|Formats: Hardcover||Publishers: Harper Collins Canada|
I am always excited to hear Vendela Vida has a new book out. Her stories are usually set in exciting locales and her characters are strong women determined to navigate life on their own after a tragedy befalls them. In "And Now You Can Go", partly set in the Phillipines, a young woman talks a suicidal gunman out of killing them both; in Let the Northern Lights Erase Your Name, set in Lapland, the crime is rape; and in "The Lovers" it is an accident that drives our 53-year old protagonist (Yvonne) to return to Datcha, a coastal village in Istanbul. Spot the common link? Rage and violence and then a trip to a foreign land in search of oneself. Apparently, this is deliberate and Vida is very conscious of creating a trilogy of sorts with these three titles. Now, back to the story:
After Yvonne loses Peter, her husband and love of her life, to a "hit and run", she decides (after a period of mourning) to return to Datcha, a coastal village in Istanbul, which is where they had their honeymoon twenty-eight years ago. She was scheduled to stay there for a week until the cruise ship that her son and his wife were sailing on, picked her up from Datcha. Her reasons for returning to Datcha are clear: she wants to know if the grief she feels at Peter's death can be obliterated by the good memories of their honeymoon...
Like with most places, time hadn't been real kind to Datcha and everything she saw, the beach, the houses, the roads, just seemed shabbier and less vibrant..."the beach was filthy. Small plastic bags, gelatinous in the sun, had been deposited by the tide on the strand."

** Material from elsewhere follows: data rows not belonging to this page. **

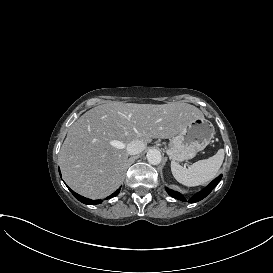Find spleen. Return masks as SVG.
Segmentation results:
<instances>
[{
    "mask_svg": "<svg viewBox=\"0 0 273 273\" xmlns=\"http://www.w3.org/2000/svg\"><path fill=\"white\" fill-rule=\"evenodd\" d=\"M225 157L223 148L208 159L194 163L190 169L182 167L175 161L171 162V170L175 179L187 187H197L215 178L221 168Z\"/></svg>",
    "mask_w": 273,
    "mask_h": 273,
    "instance_id": "spleen-1",
    "label": "spleen"
}]
</instances>
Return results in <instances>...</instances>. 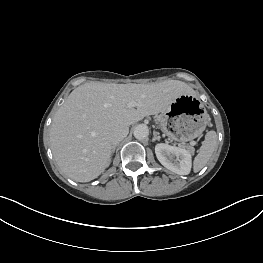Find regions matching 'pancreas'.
<instances>
[{"label": "pancreas", "instance_id": "cf45deb5", "mask_svg": "<svg viewBox=\"0 0 263 263\" xmlns=\"http://www.w3.org/2000/svg\"><path fill=\"white\" fill-rule=\"evenodd\" d=\"M188 149L191 151V152H194V148L192 146H189Z\"/></svg>", "mask_w": 263, "mask_h": 263}]
</instances>
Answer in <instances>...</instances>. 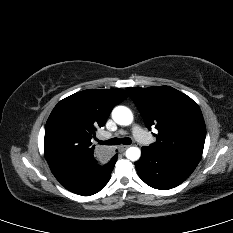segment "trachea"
<instances>
[{
  "mask_svg": "<svg viewBox=\"0 0 233 233\" xmlns=\"http://www.w3.org/2000/svg\"><path fill=\"white\" fill-rule=\"evenodd\" d=\"M99 144H102V145H119L121 143L125 144V145H130L131 144V139L128 138V137H125V138H113V139H110V140H107V141H98Z\"/></svg>",
  "mask_w": 233,
  "mask_h": 233,
  "instance_id": "1",
  "label": "trachea"
}]
</instances>
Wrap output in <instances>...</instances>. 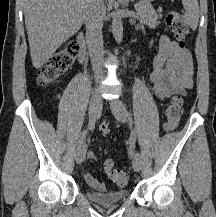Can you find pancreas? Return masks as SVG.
Here are the masks:
<instances>
[{"label": "pancreas", "instance_id": "obj_1", "mask_svg": "<svg viewBox=\"0 0 216 217\" xmlns=\"http://www.w3.org/2000/svg\"><path fill=\"white\" fill-rule=\"evenodd\" d=\"M136 9L140 21L149 28L154 29L160 24L158 19L162 18L161 9L158 10L159 14H157L153 6L146 2L137 3Z\"/></svg>", "mask_w": 216, "mask_h": 217}]
</instances>
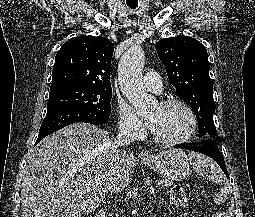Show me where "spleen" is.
I'll list each match as a JSON object with an SVG mask.
<instances>
[{"label":"spleen","mask_w":255,"mask_h":217,"mask_svg":"<svg viewBox=\"0 0 255 217\" xmlns=\"http://www.w3.org/2000/svg\"><path fill=\"white\" fill-rule=\"evenodd\" d=\"M190 160L191 165L196 173L200 174L201 176L208 177L216 182H222V172L215 162L200 154H191ZM229 193L230 187L225 184L218 194V201L223 203L227 199Z\"/></svg>","instance_id":"spleen-1"}]
</instances>
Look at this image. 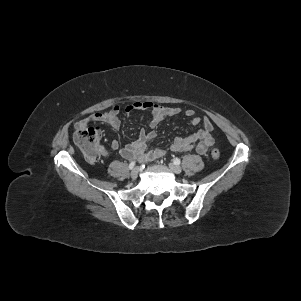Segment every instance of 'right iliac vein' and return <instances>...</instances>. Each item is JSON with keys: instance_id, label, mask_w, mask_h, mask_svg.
I'll return each mask as SVG.
<instances>
[{"instance_id": "1", "label": "right iliac vein", "mask_w": 301, "mask_h": 301, "mask_svg": "<svg viewBox=\"0 0 301 301\" xmlns=\"http://www.w3.org/2000/svg\"><path fill=\"white\" fill-rule=\"evenodd\" d=\"M139 174V168L135 167L132 171H131V178L132 179H136L138 177Z\"/></svg>"}]
</instances>
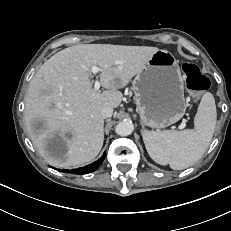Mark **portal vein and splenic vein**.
<instances>
[{
	"mask_svg": "<svg viewBox=\"0 0 231 231\" xmlns=\"http://www.w3.org/2000/svg\"><path fill=\"white\" fill-rule=\"evenodd\" d=\"M99 71H101V69L99 67L92 66L91 72H92L93 75H96ZM99 88H100V82H99V80H95L94 89L99 90Z\"/></svg>",
	"mask_w": 231,
	"mask_h": 231,
	"instance_id": "1",
	"label": "portal vein and splenic vein"
}]
</instances>
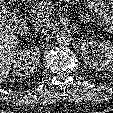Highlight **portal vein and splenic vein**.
I'll list each match as a JSON object with an SVG mask.
<instances>
[{
  "label": "portal vein and splenic vein",
  "mask_w": 113,
  "mask_h": 113,
  "mask_svg": "<svg viewBox=\"0 0 113 113\" xmlns=\"http://www.w3.org/2000/svg\"><path fill=\"white\" fill-rule=\"evenodd\" d=\"M51 12H52V9H51V8H48V9L46 10V13H48V14H51Z\"/></svg>",
  "instance_id": "18ae733b"
}]
</instances>
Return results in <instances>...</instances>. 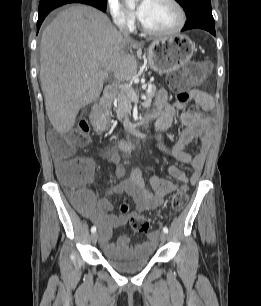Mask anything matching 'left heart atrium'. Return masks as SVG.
Returning a JSON list of instances; mask_svg holds the SVG:
<instances>
[{"mask_svg": "<svg viewBox=\"0 0 261 306\" xmlns=\"http://www.w3.org/2000/svg\"><path fill=\"white\" fill-rule=\"evenodd\" d=\"M144 1V0H143ZM142 10V2L137 6L136 10H135V15H137L139 17L140 13Z\"/></svg>", "mask_w": 261, "mask_h": 306, "instance_id": "39dd6f15", "label": "left heart atrium"}]
</instances>
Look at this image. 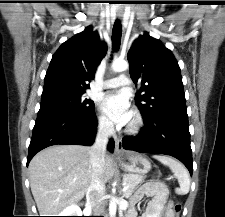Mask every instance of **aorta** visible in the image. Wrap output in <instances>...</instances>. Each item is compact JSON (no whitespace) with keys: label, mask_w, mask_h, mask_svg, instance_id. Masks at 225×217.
Returning <instances> with one entry per match:
<instances>
[{"label":"aorta","mask_w":225,"mask_h":217,"mask_svg":"<svg viewBox=\"0 0 225 217\" xmlns=\"http://www.w3.org/2000/svg\"><path fill=\"white\" fill-rule=\"evenodd\" d=\"M111 68L114 72H122V71L127 70L128 63L124 60L117 59V60L113 61ZM109 210H110L111 217L114 216L116 213V201L114 199L111 200V202H110Z\"/></svg>","instance_id":"1"}]
</instances>
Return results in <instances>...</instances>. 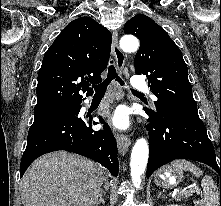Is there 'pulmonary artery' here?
<instances>
[{
	"label": "pulmonary artery",
	"instance_id": "obj_1",
	"mask_svg": "<svg viewBox=\"0 0 221 206\" xmlns=\"http://www.w3.org/2000/svg\"><path fill=\"white\" fill-rule=\"evenodd\" d=\"M130 83L135 90L148 91L147 81L140 75H134L131 78ZM151 97L156 100V97L154 95H152Z\"/></svg>",
	"mask_w": 221,
	"mask_h": 206
}]
</instances>
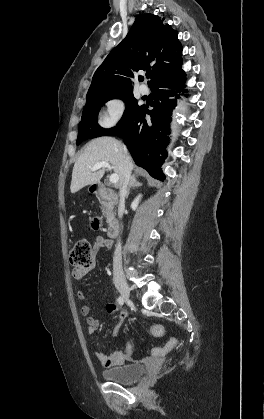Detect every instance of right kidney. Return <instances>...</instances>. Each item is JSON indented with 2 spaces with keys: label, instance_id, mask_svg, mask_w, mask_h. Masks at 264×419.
<instances>
[{
  "label": "right kidney",
  "instance_id": "1",
  "mask_svg": "<svg viewBox=\"0 0 264 419\" xmlns=\"http://www.w3.org/2000/svg\"><path fill=\"white\" fill-rule=\"evenodd\" d=\"M141 197H142V195L141 194H139L134 200H133V202H132V204H131V208H132V210H136L137 209V207H138V204H139V201L141 200Z\"/></svg>",
  "mask_w": 264,
  "mask_h": 419
}]
</instances>
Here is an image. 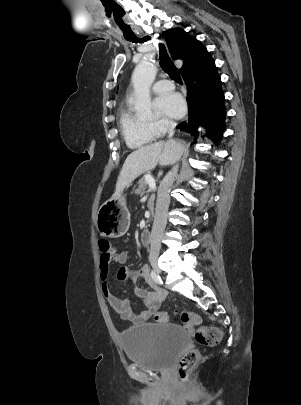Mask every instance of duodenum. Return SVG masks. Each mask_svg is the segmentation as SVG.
I'll return each mask as SVG.
<instances>
[{"label": "duodenum", "mask_w": 301, "mask_h": 405, "mask_svg": "<svg viewBox=\"0 0 301 405\" xmlns=\"http://www.w3.org/2000/svg\"><path fill=\"white\" fill-rule=\"evenodd\" d=\"M141 242L144 246H149L151 243V234L148 230H144L140 236Z\"/></svg>", "instance_id": "obj_1"}]
</instances>
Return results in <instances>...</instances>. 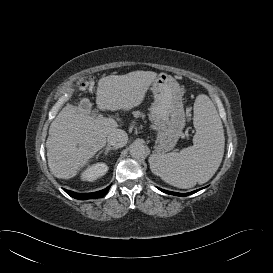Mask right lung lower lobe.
I'll return each instance as SVG.
<instances>
[{"label": "right lung lower lobe", "instance_id": "obj_1", "mask_svg": "<svg viewBox=\"0 0 273 273\" xmlns=\"http://www.w3.org/2000/svg\"><path fill=\"white\" fill-rule=\"evenodd\" d=\"M110 186L103 189L102 191L92 192V193H76L70 190L64 189V191L69 194L71 197L79 199V200H86V199H96L105 196L109 190Z\"/></svg>", "mask_w": 273, "mask_h": 273}]
</instances>
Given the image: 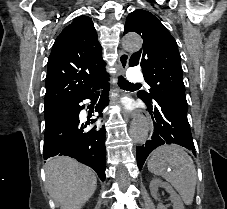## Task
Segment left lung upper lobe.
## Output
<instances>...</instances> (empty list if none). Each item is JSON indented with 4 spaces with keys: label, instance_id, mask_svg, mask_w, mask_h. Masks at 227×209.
<instances>
[{
    "label": "left lung upper lobe",
    "instance_id": "obj_1",
    "mask_svg": "<svg viewBox=\"0 0 227 209\" xmlns=\"http://www.w3.org/2000/svg\"><path fill=\"white\" fill-rule=\"evenodd\" d=\"M136 32L143 38V47L134 53L129 66H140L149 93L138 95L147 105L167 102L187 112L181 57L175 39L152 13L136 10L126 18L123 35Z\"/></svg>",
    "mask_w": 227,
    "mask_h": 209
}]
</instances>
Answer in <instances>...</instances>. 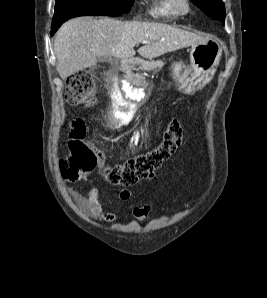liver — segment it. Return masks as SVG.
<instances>
[{
	"mask_svg": "<svg viewBox=\"0 0 267 298\" xmlns=\"http://www.w3.org/2000/svg\"><path fill=\"white\" fill-rule=\"evenodd\" d=\"M195 33L164 23L119 21L109 17H77L66 21L54 41L56 69L62 79L96 64L97 58L127 60L136 44L148 40L137 52L152 59L207 41Z\"/></svg>",
	"mask_w": 267,
	"mask_h": 298,
	"instance_id": "obj_1",
	"label": "liver"
}]
</instances>
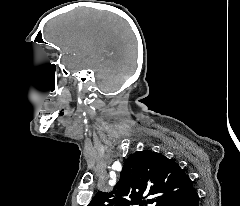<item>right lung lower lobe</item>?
Instances as JSON below:
<instances>
[{
	"label": "right lung lower lobe",
	"mask_w": 240,
	"mask_h": 206,
	"mask_svg": "<svg viewBox=\"0 0 240 206\" xmlns=\"http://www.w3.org/2000/svg\"><path fill=\"white\" fill-rule=\"evenodd\" d=\"M198 203V193L196 189L192 187L186 194L173 199L166 204V206H198Z\"/></svg>",
	"instance_id": "98d812e1"
}]
</instances>
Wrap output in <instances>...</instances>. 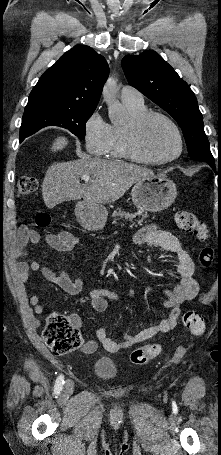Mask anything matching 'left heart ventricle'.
Segmentation results:
<instances>
[{"label": "left heart ventricle", "mask_w": 221, "mask_h": 455, "mask_svg": "<svg viewBox=\"0 0 221 455\" xmlns=\"http://www.w3.org/2000/svg\"><path fill=\"white\" fill-rule=\"evenodd\" d=\"M144 147L156 158H168L178 152V140L169 124L153 119L145 128Z\"/></svg>", "instance_id": "obj_1"}]
</instances>
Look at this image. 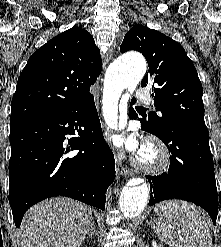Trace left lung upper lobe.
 Returning a JSON list of instances; mask_svg holds the SVG:
<instances>
[{
	"label": "left lung upper lobe",
	"mask_w": 221,
	"mask_h": 247,
	"mask_svg": "<svg viewBox=\"0 0 221 247\" xmlns=\"http://www.w3.org/2000/svg\"><path fill=\"white\" fill-rule=\"evenodd\" d=\"M141 52L149 72L142 87L153 90L155 112L144 118L160 135L174 126L187 130L207 129L204 122L203 88L192 61L184 48L166 35L146 26L135 25L124 37L120 52Z\"/></svg>",
	"instance_id": "1"
}]
</instances>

“Half the restaurants had been shut down. The remaining ones displayed sick-looking fish on beds of crushed gray ice. With soiled rags, waiters shooed away mangy cats trolling for food. A sprinkling of tourists speaking German sat outside the cafes, their skin sunburned to a peculiar shade of orange.”
Still, she stays on in a nice house that she rented from Turkish businessman Ali Celik and soon became friends with his wife Ozlem. Ozlem and Ali were in the process of getting a divorce and Yvonne soon became Ozlem's sounding board for all the wretchedness that was going on in her marriage. But it was a symbiotic relationship because in Ozlem Yvonne found someone who could show her the ropes and a non-judgmental curiosity about her life with Peter.
Along with Ozlem and Ali, other people that pass through Yvonne's life as she holidays in Turkey is a 10-year old boy who reminds her of her son Matt when he was small. Ahmet's grandmother is the owner of of one of the resorts in Knidos but because she is too busy for the boy, Ahmet spends all day on the beach collecting shells from the Aegean Sea....the lonely figure he cuts on the beach is what endears him to Yvonne and soon she is befriending him much to the dislike of some of the locals, until tragedy strikes and she is forced to face their hatred head on.
There is undeniably a very melancholic air to the book with a few menacing details, but one that is nonetheless uplifting. I will admit to taking a while to get into the book - I found the protagonist a little too gloomy with a penchant for navel gazing and/or looking backward - but once I was over that hump, I was able rediscover the Vendela Vida magic. Because it's more of a novella and has very interesting descriptions of Turkey, I will even recommend this as a great summer read!
What you take away from Vendela Vida's "The Lovers" will depend on what stage of life you're at. A young person reading this is likely to have a very different view of the book than a middle-aged woman. Regardless of the age, however, I feel quite certain that every reader will enjoy the book and the way it explores memories. The title might be a little misleading though, because although there are many "lovers" in the book, including an owl pining for its mate, you realize that Yvonne herself seems lost and unanchored and probably, saddest of all, she concludes that her marriage it not what she thought it was.
I am very grateful to Harper Collins, Canada for making a copy of this book available for me to read.